Toggle the display of automated, internal messages from the tracker.

View this report as an mbox folder, status mbox, maintainer mbox


Report forwarded to bug-grep <at> gnu.org:
bug#23763; Package grep. (Mon, 13 Jun 2016 19:55:02 GMT) Full text and rfc822 format available.

Acknowledgement sent to Bjoern Voigt <bjoernv <at> arcor.de>:
New bug report received and forwarded. Copy sent to bug-grep <at> gnu.org. (Mon, 13 Jun 2016 19:55:02 GMT) Full text and rfc822 format available.

Message #5 received at submit <at> debbugs.gnu.org (full text, mbox):

From: Bjoern Voigt <bjoernv <at> arcor.de>
To: bug-grep <at> gnu.org
Subject: Bug report: Grep stops, if a text file contains a null character
 after 32768 bytes
Date: Mon, 13 Jun 2016 21:45:30 +0200
Grep shows a bug, if it processes a text file with at least one embedded
0 (ASCII zero) character after byte 32768. Grep stops with the error
message "Binary file testfile.txt matches" and exit code 0. The error
message is written to standard output. Any line after the 0 character is
silently ignored in output.

Environment:
- grep-2.25
- no patches, no "configure" options
- openSUSE Tumbleweed 20160611 x86_64; glibc 2.23; libpcre 8.38

I saw this bug first, as I tried to filter out a line of the MySQL
backup utility "mysqldump". Because grep stopped at the 0 character, the
backups where incomplete.

# mysqldump --all-databases | grep -v '^-- Dump completed on'
[... around 240 lines of SQL output ...]
LOCK TABLES `PartTable` WRITE;
/*!40000 ALTER TABLE `PartTable` DISABLE KEYS */;
Binary file (standard input) matches
mysqldump: Got errno 32 on write

I found that the mysqldump output contains 0 characters in table PartTable.
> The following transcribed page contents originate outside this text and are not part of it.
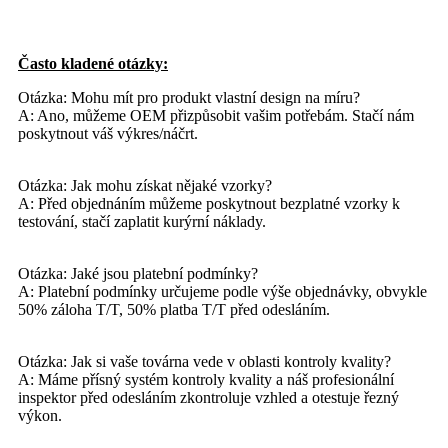
Často kladené otázky:
Otázka: Mohu mít pro produkt vlastní design na míru?
A: Ano, můžeme OEM přizpůsobit vašim potřebám. Stačí nám
poskytnout váš výkres/náčrt.
Otázka: Jak mohu získat nějaké vzorky?
A: Před objednáním můžeme poskytnout bezplatné vzorky k
testování, stačí zaplatit kurýrní náklady.
Otázka: Jaké jsou platební podmínky?
A: Platební podmínky určujeme podle výše objednávky, obvykle
50% záloha T/T, 50% platba T/T před odesláním.
Otázka: Jak si vaše továrna vede v oblasti kontroly kvality?
A: Máme přísný systém kontroly kvality a náš profesionální
inspektor před odesláním zkontroluje vzhled a otestuje řezný
výkon.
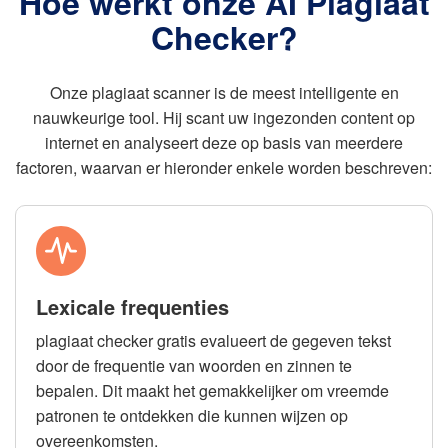
Hoe werkt onze AI Plagiaat
Checker?
Onze plagiaat scanner is de meest intelligente en
nauwkeurige tool. Hij scant uw ingezonden content op
internet en analyseert deze op basis van meerdere
factoren, waarvan er hieronder enkele worden beschreven:
Lexicale frequenties
plagiaat checker gratis evalueert de gegeven tekst
door de frequentie van woorden en zinnen te
bepalen. Dit maakt het gemakkelijker om vreemde
patronen te ontdekken die kunnen wijzen op
overeenkomsten.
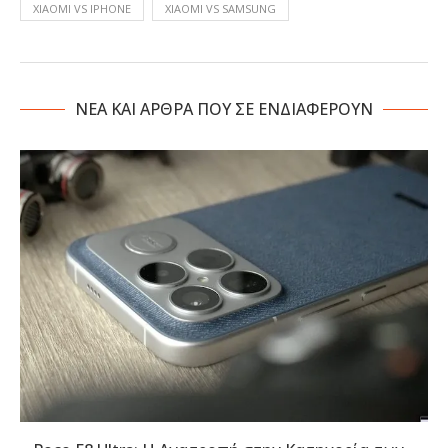
XIAOMI VS IPHONE
XIAOMI VS SAMSUNG
NΕΑ ΚΑΙ ΑΡΘΡΑ ΠΟΥ ΣΕ ΕΝΔΙΑΦΕΡΟΥΝ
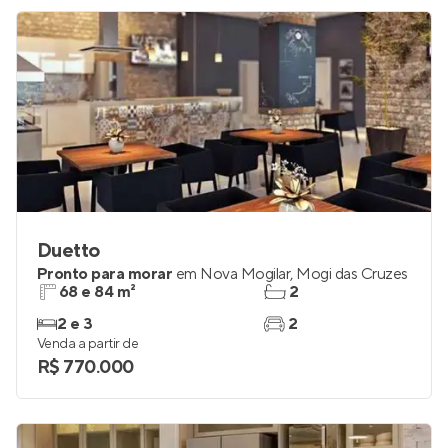
R$ 1.024.140
Duetto
Pronto para morar
em
Nova Mogilar
,
Mogi das Cruzes
68 e 84 m²
2
2 e 3
2
Venda a partir de
R$ 770.000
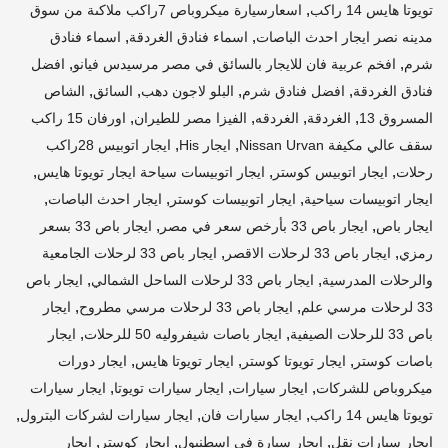
,
تويوتا هايس 14 راكب
اسعارسيارة ميكروباص 7راكب ملاكىة من سوق
,
,
مدينه نصر ايجار احدث الباصات
اسماء فنادق الغردقة
اسماء فنادق
,
,
شرم
افخم عربية فان للايجار بالسائق في مصر مرسيدس فيانو
افضل
,
,
,
,
فنادق الغردقة
افضل فنادق شرم
البلو لاجون دهب
السائق
الشاص
,
,
,
,
المسروق 13
الغردقة
الغردقه
الفيزا مصر للطيران
اورفان 15 راكب
,
,
سقف عالي مكيفة Nissan Urvan
ايجار His
ايجار اتوبيس 28راكب
,
,
,
رحلات
ايجار اتوبيس كوستر
ايجار اتوبيسات سياحة ايجار تويوتا هايس
,
,
,
ايجار اتوبيسات سياحية
ايجار اتوبيسات كوستر
ايجار احدث الباصات
,
,
ايجار باص
ايجار باص 33 بأرخص سعر في مصر
ايجار باص 33 بسعر
,
,
رمزي
ايجار باص 33 لرحلات الاقصر
ايجار باص 33 لرحلات الجامعية
,
,
والرحلات المدرسية
ايجار باص 33 لرحلات الساحل الشمالي
ايجار باص
,
,
33 لرحلات مرسي علم
ايجار باص 33 لرحلات مرسي مطروح
ايجار
,
,
باص 33 للرحلات الصيفية
ايجار باصات شيفروليه 50 للرحلات
ايجار
,
,
,
باصات كوستر
ايجار تويوتا كوستر
ايجار تويوتا هايس
ايجار دورات
,
,
,
ميكروباص للشركات
ايجار سيارات
ايجار سيارات تويوتا
ايجار سيارات
,
,
,
تويوتا هايس 14 راكب
ايجار سيارات فان
ايجار سيارات لشركات البترول
,
,
,
ايجار سيارات نقل
ايجار سيارة في اسطنبول
ايجار كوستر
ايجار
I wrote the following test script, which shows the bug without a
dependency to MySQL:
--------------------------------------------------------
#!/bin/bash

testfile="testfile.txt"

# write a text file large enough (16384 lines is
# the minimum number for this test case)
for((i=1;i<=16384;i++)) do echo "A"; done > $testfile

# write a zero byte
echo -e '\0' >> $testfile

# write an end line
echo -e 'A ... the end' >> $testfile

# verify the file contents
ls -l $testfile
tail -n 10 $testfile

# use 'grep' to find all lines with the string "A"
grep "A" $testfile

# the last line is missing, the output ends with
# "Binary file testfile.txt matches"

# check the exit code
echo "Exit code of grep:" $?
--------------------------------------------------------

The last line "A ... the end" is missing in output of grep. The exit
code is 0:

# ./null-bug-testcase.txt
[...]
A
A
A
Binary file testfile.txt matches
Exit code of grep: 0

I also found this bug in older grep versions (e.g. Ubuntu 14.04; grep 2.16).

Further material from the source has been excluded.